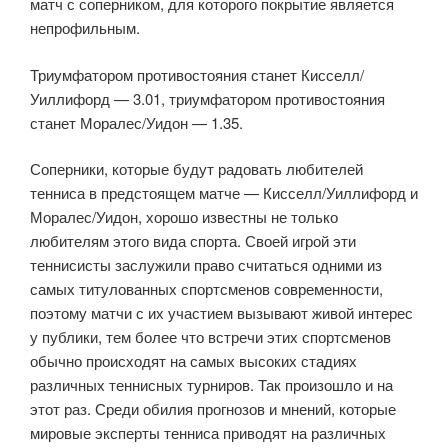
матч с соперником, для которого покрытие является
непрофильным.
Триумфатором противостояния станет Кисселл/
Уиллифорд — 3.01, триумфатором противостояния
станет Моралес/Уидон — 1.35.
Соперники, которые будут радовать любителей
тенниса в предстоящем матче — Кисселл/Уиллифорд и
Моралес/Уидон, хорошо известны не только
любителям этого вида спорта. Своей игрой эти
теннисисты заслужили право считаться одними из
самых титулованных спортсменов современности,
поэтому матчи с их участием вызывают живой интерес
у публики, тем более что встречи этих спортсменов
обычно происходят на самых высоких стадиях
различных теннисных турниров. Так произошло и на
этот раз. Среди обилия прогнозов и мнений, которые
мировые эксперты тенниса приводят на различных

|---|

#### [TASK BRIEF]
Retype the data exactly as it stands, but keep the images out of your copy.

#### [ANSWER SECTION]
матч с соперником, для которого покрытие является
непрофильным.
Триумфатором противостояния станет Кисселл/
Уиллифорд — 3.01, триумфатором противостояния
станет Моралес/Уидон — 1.35.
Соперники, которые будут радовать любителей
тенниса в предстоящем матче — Кисселл/Уиллифорд и
Моралес/Уидон, хорошо известны не только
любителям этого вида спорта. Своей игрой эти
теннисисты заслужили право считаться одними из
самых титулованных спортсменов современности,
поэтому матчи с их участием вызывают живой интерес
у публики, тем более что встречи этих спортсменов
обычно происходят на самых высоких стадиях
различных теннисных турниров. Так произошло и на
этот раз. Среди обилия прогнозов и мнений, которые
мировые эксперты тенниса приводят на различных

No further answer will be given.